LinkedIn offers open-source Hadoop plugin

Professional social networking site LinkedIn has announced it is offering an open-source Hadoop project that aims to help businesses build environments that run across multiple jobs.

In a post introducing the Gradle tool plugin, senior software engineer at the company Alex Bain explained that LinkedIn designed this solution to help facilitate work across a number of Hadoop application frameworks. The plugin is now available on Github.

He noted that since there is no 'one-size-fits-all solution' that is perfect for every type of job, Hadoop applications at LinkedIn are written using a number of different frameworks, depending on which is more appropriate for the task at hand. However, this can create challenges when it comes to organising Hadoop projects in a consistent manner.

The Gradle plugin was therefore developed to assist with this, by enabling developers to extend their build system by defining their own plugins. This helps individuals to more effectively build, test and deploy Hadoop applications.

Such solutions are particularly valuable for data-intensive businesses such as LinkedIn, which will typically be running many jobs within a workflow.

Mr Bain said: "Long before the Hadoop Plugin, Hadoop developers at LinkedIn had realised that writing individual Hadoop jobs was only part of the challenge in using Hadoop effectively. Most data-driven features that appear on LinkedIn are actually generated by processing pipelines that may consist of dozens of individual Hadoop jobs chained together into workflows."
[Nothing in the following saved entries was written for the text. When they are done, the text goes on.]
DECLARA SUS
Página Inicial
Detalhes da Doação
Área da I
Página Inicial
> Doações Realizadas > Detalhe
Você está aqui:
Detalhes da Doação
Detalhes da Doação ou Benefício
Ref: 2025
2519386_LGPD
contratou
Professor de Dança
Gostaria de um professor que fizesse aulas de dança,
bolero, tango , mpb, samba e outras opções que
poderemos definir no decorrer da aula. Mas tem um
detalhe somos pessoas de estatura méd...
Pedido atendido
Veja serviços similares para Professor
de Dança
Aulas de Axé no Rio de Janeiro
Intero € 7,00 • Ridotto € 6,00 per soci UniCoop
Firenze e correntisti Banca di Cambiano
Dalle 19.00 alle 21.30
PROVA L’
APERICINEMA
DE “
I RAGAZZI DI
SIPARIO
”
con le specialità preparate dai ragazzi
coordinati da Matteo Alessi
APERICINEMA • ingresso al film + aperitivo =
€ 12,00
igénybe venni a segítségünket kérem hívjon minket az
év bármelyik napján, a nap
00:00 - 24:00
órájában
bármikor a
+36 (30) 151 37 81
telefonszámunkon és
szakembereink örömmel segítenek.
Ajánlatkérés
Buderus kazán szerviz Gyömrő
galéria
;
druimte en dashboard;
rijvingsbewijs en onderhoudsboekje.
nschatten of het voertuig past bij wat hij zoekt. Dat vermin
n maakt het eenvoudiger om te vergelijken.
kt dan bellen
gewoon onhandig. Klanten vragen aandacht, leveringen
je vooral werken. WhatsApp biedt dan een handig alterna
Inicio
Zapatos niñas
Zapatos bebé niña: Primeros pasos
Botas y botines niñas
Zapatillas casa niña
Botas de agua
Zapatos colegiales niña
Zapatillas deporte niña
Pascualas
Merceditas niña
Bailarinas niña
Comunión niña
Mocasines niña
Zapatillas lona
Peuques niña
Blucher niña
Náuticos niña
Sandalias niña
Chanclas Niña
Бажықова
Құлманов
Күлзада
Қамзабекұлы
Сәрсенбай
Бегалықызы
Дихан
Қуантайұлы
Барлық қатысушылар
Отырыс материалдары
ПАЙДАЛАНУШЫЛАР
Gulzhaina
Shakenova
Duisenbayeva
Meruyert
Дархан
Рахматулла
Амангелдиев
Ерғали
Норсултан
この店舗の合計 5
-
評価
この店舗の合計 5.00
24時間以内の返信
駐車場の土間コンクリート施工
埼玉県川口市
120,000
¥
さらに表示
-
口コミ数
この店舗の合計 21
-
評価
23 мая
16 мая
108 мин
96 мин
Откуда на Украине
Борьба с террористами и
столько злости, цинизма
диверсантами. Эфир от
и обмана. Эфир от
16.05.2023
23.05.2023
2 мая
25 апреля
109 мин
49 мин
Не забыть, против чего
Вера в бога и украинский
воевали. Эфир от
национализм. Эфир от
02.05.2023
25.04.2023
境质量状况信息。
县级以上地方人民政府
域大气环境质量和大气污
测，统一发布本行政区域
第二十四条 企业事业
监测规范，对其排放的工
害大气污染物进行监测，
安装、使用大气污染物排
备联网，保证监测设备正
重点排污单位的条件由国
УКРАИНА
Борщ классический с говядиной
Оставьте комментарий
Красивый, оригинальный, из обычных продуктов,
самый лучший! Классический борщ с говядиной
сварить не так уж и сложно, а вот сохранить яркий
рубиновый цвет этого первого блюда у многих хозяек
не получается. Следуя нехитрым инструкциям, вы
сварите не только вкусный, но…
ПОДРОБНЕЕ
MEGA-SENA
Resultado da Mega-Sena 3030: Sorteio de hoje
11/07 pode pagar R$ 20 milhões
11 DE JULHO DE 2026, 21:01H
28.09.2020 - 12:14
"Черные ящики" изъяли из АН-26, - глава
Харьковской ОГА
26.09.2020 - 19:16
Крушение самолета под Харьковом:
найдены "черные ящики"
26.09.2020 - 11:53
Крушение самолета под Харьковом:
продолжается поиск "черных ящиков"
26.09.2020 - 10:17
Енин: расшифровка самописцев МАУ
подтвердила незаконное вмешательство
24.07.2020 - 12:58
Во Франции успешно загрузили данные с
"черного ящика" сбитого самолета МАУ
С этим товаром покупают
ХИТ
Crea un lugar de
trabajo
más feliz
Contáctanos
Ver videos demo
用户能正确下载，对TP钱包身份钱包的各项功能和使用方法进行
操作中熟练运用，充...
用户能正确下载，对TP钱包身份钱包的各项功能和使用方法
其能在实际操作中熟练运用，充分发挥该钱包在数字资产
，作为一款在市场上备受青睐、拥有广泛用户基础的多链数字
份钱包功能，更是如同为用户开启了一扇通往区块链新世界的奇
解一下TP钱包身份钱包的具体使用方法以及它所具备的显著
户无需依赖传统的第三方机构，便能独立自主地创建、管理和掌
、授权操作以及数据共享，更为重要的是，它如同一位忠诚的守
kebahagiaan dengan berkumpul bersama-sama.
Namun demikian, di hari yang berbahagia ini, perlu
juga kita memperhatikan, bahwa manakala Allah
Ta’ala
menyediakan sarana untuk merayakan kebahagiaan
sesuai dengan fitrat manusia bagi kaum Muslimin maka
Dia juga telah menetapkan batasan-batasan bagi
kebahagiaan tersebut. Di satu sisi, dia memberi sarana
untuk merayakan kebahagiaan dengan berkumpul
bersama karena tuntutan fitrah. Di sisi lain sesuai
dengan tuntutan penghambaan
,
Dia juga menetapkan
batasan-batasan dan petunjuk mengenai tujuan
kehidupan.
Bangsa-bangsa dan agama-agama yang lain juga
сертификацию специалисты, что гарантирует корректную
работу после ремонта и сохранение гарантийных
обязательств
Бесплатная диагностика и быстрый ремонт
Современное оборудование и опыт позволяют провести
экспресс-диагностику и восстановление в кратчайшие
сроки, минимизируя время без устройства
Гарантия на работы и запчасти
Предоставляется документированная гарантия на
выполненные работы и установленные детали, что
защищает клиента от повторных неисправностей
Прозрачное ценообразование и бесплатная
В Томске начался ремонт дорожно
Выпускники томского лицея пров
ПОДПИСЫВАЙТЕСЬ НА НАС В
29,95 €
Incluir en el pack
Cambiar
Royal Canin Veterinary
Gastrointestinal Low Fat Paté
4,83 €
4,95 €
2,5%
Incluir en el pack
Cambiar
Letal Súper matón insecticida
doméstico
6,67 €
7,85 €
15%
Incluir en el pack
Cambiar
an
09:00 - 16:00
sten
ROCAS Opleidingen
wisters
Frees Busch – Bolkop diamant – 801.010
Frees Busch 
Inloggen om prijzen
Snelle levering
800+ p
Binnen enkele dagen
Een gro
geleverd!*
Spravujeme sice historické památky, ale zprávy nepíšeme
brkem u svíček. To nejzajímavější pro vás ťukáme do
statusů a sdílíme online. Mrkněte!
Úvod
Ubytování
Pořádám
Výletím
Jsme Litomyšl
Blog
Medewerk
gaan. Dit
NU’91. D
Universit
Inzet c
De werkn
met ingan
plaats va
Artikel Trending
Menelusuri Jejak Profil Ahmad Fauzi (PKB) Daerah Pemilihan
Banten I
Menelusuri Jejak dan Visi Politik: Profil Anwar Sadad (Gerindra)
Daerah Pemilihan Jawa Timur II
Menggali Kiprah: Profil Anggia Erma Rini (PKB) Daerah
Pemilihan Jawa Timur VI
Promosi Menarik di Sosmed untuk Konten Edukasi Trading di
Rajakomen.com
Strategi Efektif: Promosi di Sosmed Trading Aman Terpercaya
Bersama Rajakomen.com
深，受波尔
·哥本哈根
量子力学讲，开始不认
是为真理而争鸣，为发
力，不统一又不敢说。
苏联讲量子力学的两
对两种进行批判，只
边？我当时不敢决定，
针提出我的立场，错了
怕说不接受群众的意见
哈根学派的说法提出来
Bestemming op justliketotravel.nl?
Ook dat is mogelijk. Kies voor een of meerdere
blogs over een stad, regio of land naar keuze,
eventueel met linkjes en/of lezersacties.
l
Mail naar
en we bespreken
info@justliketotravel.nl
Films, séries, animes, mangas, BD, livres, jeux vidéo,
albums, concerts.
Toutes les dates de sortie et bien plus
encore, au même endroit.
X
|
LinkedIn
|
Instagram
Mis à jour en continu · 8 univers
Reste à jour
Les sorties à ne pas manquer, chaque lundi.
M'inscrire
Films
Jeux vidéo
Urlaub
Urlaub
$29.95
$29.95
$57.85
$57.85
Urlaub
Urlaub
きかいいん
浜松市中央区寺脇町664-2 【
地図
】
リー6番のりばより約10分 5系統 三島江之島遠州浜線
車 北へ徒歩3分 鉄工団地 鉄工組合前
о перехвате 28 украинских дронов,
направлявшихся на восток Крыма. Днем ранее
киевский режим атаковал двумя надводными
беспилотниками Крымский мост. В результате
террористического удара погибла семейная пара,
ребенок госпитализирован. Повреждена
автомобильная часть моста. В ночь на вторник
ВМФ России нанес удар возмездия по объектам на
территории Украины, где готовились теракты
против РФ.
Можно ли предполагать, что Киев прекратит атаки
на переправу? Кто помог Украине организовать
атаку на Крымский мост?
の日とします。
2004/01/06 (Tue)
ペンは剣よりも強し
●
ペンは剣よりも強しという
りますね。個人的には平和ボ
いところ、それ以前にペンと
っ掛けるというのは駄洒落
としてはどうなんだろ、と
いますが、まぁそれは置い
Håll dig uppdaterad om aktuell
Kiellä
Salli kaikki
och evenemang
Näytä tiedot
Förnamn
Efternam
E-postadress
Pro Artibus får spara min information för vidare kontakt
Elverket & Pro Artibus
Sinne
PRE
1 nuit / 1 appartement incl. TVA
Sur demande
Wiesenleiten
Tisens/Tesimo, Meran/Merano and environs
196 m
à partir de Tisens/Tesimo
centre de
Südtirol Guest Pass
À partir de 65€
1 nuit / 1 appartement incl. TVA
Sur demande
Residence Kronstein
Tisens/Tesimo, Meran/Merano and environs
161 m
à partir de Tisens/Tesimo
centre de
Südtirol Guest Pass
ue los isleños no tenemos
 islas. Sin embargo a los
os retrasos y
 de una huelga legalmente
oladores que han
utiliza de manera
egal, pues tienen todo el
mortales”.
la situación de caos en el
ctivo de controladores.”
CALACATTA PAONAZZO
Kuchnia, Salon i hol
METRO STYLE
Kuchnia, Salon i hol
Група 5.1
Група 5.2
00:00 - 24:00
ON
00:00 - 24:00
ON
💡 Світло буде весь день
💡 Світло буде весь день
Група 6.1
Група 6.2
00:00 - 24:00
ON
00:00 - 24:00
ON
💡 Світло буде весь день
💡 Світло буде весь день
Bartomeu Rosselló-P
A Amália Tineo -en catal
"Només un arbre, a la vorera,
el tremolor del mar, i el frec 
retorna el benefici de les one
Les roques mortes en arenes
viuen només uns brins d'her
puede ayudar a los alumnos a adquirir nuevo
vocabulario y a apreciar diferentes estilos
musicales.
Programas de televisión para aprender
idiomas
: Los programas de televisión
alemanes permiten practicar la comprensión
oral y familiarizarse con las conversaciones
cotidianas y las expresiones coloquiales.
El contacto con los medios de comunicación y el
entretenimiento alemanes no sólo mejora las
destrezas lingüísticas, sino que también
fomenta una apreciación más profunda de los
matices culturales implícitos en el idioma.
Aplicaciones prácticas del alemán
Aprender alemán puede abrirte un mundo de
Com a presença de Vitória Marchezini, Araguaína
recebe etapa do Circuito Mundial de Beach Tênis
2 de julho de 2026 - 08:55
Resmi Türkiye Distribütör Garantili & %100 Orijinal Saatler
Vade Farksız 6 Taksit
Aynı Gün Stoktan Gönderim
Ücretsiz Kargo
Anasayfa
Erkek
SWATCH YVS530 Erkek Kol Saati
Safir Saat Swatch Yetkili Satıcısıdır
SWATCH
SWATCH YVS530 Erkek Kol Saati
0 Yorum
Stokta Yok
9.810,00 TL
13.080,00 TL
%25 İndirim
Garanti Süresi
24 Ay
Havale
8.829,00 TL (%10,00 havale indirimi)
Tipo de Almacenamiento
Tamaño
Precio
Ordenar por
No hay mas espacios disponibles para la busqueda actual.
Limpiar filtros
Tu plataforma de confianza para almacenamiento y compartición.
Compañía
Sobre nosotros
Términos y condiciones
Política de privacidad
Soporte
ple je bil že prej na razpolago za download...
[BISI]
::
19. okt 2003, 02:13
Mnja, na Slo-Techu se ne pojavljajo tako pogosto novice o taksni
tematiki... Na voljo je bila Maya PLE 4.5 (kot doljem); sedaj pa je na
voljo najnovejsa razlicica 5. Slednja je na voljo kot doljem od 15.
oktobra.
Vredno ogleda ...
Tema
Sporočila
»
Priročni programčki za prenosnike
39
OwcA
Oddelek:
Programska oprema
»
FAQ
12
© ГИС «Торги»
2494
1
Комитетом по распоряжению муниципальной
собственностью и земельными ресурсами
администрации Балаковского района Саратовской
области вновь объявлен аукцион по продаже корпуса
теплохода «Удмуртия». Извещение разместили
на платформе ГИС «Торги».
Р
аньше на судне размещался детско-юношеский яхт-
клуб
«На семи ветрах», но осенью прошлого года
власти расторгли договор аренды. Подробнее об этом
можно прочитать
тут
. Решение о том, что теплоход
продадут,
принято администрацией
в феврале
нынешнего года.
For some of the larger data processing workflows, this could involve hundreds of job files. To deal with this, some developers started creating their own home-grown tools to help manage their workflows. 

But as these were written using a mix of frameworks, they prevented LinkedIn from completing its company-wide migration to Gradle, and over time became increasingly fragile and difficult to maintain.

"To solve these problems, we developed the Hadoop DSL, which is included with the Hadoop Plugin," Mr Bain said. "The Hadoop Plugin and Hadoop DSL have been embraced as the standard way to develop Hadoop workflows at LinkedIn. If you are writing Hadoop jobs using Gradle as your build system, you should definitely consider using the Hadoop Plugin. It will save you time and energy in developing your Hadoop workflows."